## The data

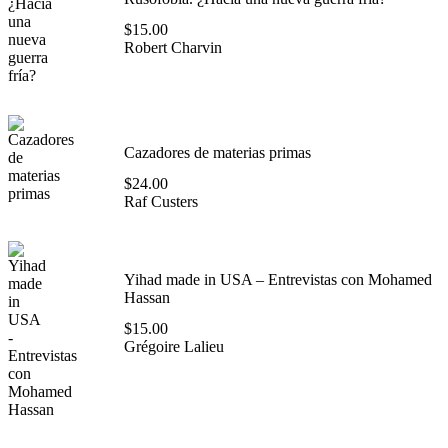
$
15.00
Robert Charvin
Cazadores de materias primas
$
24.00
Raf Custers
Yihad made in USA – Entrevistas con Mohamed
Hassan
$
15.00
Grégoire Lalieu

--

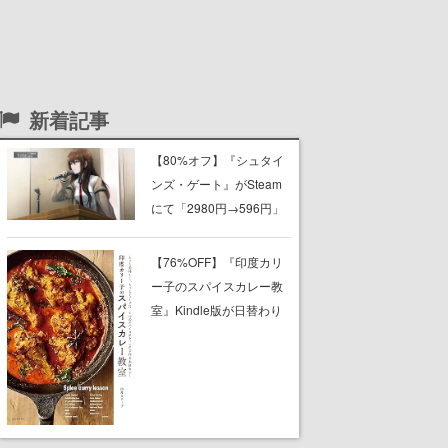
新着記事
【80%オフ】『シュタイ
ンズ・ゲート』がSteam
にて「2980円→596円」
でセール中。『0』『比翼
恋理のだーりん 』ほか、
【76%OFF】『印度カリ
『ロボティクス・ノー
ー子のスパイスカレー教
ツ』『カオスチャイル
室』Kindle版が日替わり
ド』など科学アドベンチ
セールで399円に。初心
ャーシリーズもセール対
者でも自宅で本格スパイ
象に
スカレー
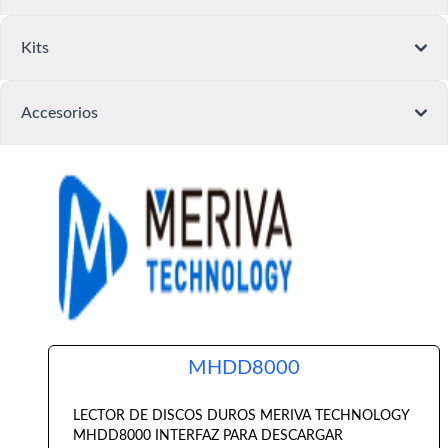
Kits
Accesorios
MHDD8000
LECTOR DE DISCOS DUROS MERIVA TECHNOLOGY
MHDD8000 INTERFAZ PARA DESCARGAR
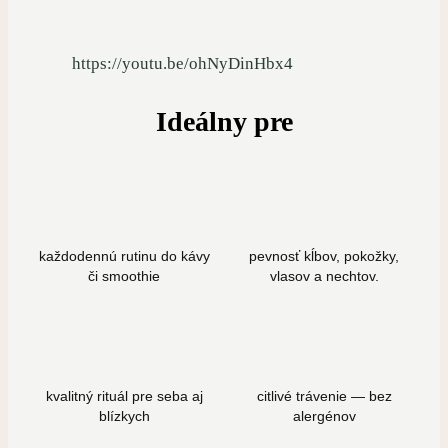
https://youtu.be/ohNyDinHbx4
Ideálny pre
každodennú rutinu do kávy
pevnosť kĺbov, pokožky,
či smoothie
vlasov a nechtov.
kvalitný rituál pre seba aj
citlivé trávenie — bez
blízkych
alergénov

## Your task
Give back exactly the lines above that run from the one with "にて「2980円→596円」" to the one with "Ideálny pre", including both, with the pictures left out.

## Answer space
にて「2980円→596円」
でセール中。『0』『比翼
恋理のだーりん 』ほか、
【76%OFF】『印度カリ
『ロボティクス・ノー
ー子のスパイスカレー教
ツ』『カオスチャイル
室』Kindle版が日替わり
ド』など科学アドベンチ
セールで399円に。初心
ャーシリーズもセール対
者でも自宅で本格スパイ
象に
スカレー
Kits
Accesorios
MHDD8000
LECTOR DE DISCOS DUROS MERIVA TECHNOLOGY
MHDD8000 INTERFAZ PARA DESCARGAR
https://youtu.be/ohNyDinHbx4
Ideálny pre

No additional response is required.